The most common Python trap & how to find it

We had a near miss with a mutable default argument in one of my Python projects.

Mutable defaults are an old and well-documented problem in Python, arguably a language design mistake. Given its notoriety, I was running under the assumption that it's the kind of obvious Python bug that any linter would immediately pick up and flag. I were to explain to a 6-year-old what a "python linter" is, I'd probably say someting like "a tool that finds typical bugs, like mutable default function arguments".

Turns out I was being optimistic!

We caught the bug before it went live, but I resolved to find which static analysis tools actually check for this problem.

Test code

Here's the code I used for my tests:

def buggy_fn(arg: list[int] = []) -> list[int]:
    arg.append(42)
    return arg


class BuggyClass:
    items: list[int] = []

    def append(self, x: int) -> None:
        self.items.append(x)

There's two similar but different problems here:

  • buggy_fn incorrectly uses the same list instance for each execution of the function,
  • BuggyClass incorrectly shares the same instance of items across all class instances.

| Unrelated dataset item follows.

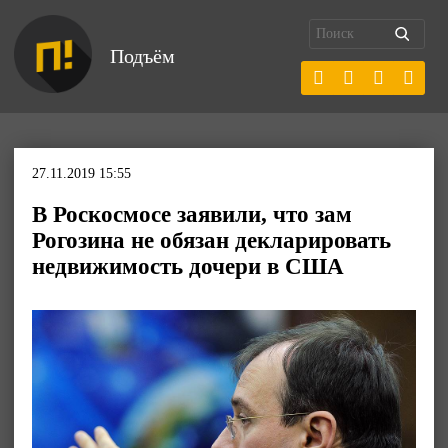
Подъём
27.11.2019 15:55
В Роскосмосе заявили, что зам
Рогозина не обязан декларировать
недвижимость дочери в США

Let's see what various linters have to say about this code.

Tests

First, flake8 7.2.0 which is what my project uses:

$ uvx flake8 sample.py
$

Nothing by default, but there's a plug-in:

$ uvx --with flake8-bugbear flake8 sample.py
sample.py:1:31: B006 Do not use mutable data structures for argument defaults.  They are created during function definition time. All calls to the function reuse this one instance of that data structure, persisting changes between them.

Better! It flagged buggy_fn, but it still didn't flag BuggyClass.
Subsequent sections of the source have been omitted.